De qualquer forma, ela o magoaria, e tinha que se
preparar para isso. Combinaram de se encontrar a tarde. Ele muito empolgado
pela oportunidade no trabalho, discorria
seus planos, sobre a mudança , e o casamento, Marilda, estava atônita, não
sabia o que responder. Tentava em vão mudar de assunto, Ela ao contrario, sentia
dor no estomago, enxaqueca, um mal estar generalizado.
Disse que precisava descansar, Henrique estranhou os
constantes desencontros, e sentia que alguma coisa ela devia estar escondendo.
Perguntou se ela precisava de ajuda, e como ela disse que não, foi para casa
aborrecido.
Durante mais uma noite de insônia, Marilda resolveu que
logo pela manha, resolveria a situação.
Ligou logo cedo para Henrique e disse que gostaria de
falar com ele na hora do almoço, pediu para ele ver a sua agenda e retornar
assim que pudesse.
Ele foi buscá-la, e durante o trajeto até o
restaurante, ela foi dizendo que não andava bem, e que estava pensando em adiar
o casamento. Henrique parou o carro na primeira vaga que encontrou, estava
indignado, de forma muito grosseira, perguntou se era brincadeira?

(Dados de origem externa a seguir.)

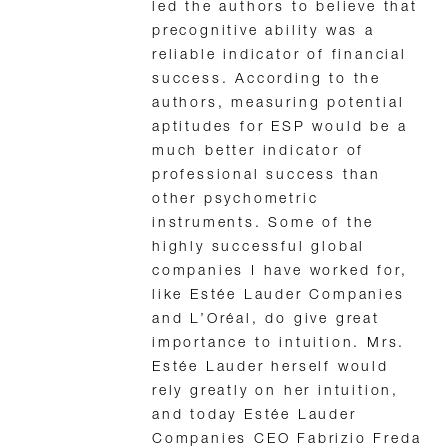
led the authors to believe that
precognitive ability was a
reliable indicator of financial
success. According to the
authors, measuring potential
aptitudes for ESP would be a
much better indicator of
professional success than
other psychometric
instruments. Some of the
highly successful global
companies I have worked for,
like Estée Lauder Companies
and L’Oréal, do give great
importance to intuition. Mrs.
Estée Lauder herself would
rely greatly on her intuition,
and today Estée Lauder
Companies CEO Fabrizio Freda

Marilda, encolhida atrás de sua vergonha, disse que
não, não era uma brincadeira, havia tomado uma decisão, que há muito tempo
deveria ter sido tomada.
Abriu a porta, energicamente, e a bateu
com forca, saiu andando rapidamente pela calçada, sem olhar para trás.
Nos dias seguintes, não atendeu as ligações dele, bloqueou seu contato.
Henrique, estranhando tais atitudes, foi esperá-la na
saída do trabalho, quando então a viu conversando sorridente com Raul.
Sem que ela o visse, saiu apressado, entrou no carro e partiu em disparada. Quando ao virar a
rua deu com um caminhão carregado, e em instantes, seu mundo se apagou.
Foi um grande
acidente. Levado pelo pelos socorristas ao hospital mais próximo, lá permaneceu inconsciente, na UTI. Sua
família foi avisada. Abalados, permaneceram no saguão aguardando o boletim médico,
ou informações a seu respeito.
Ao amanhecer ligaram para Marilda contando sobre o
acidente, ela imediatamente se encaminhou para o hospital, tomada de culpa, não
conseguia dizer nada. Henrique continuou
em estado, vegetativo durante muitos meses, os médicos não sabiam como, ou
quando ele se recuperaria.
A partir deste dia, ela se apagara para o mundo, apenas
cumpria suas atividades básicas, e rezava muito, para que nunca ninguém
soubesse o que de fato ocorrera. Sentia-se uma pessoa péssima, em seu intimo,
imaginava o que acontecera, pela proximidade de seu trabalho e o horário do
acidente. Fora longe demais, suas mentiras, e sua ganancia haviam acabado com a vida de seu noivo, que
durante aqueles cinco anos, estivera ao seu lado.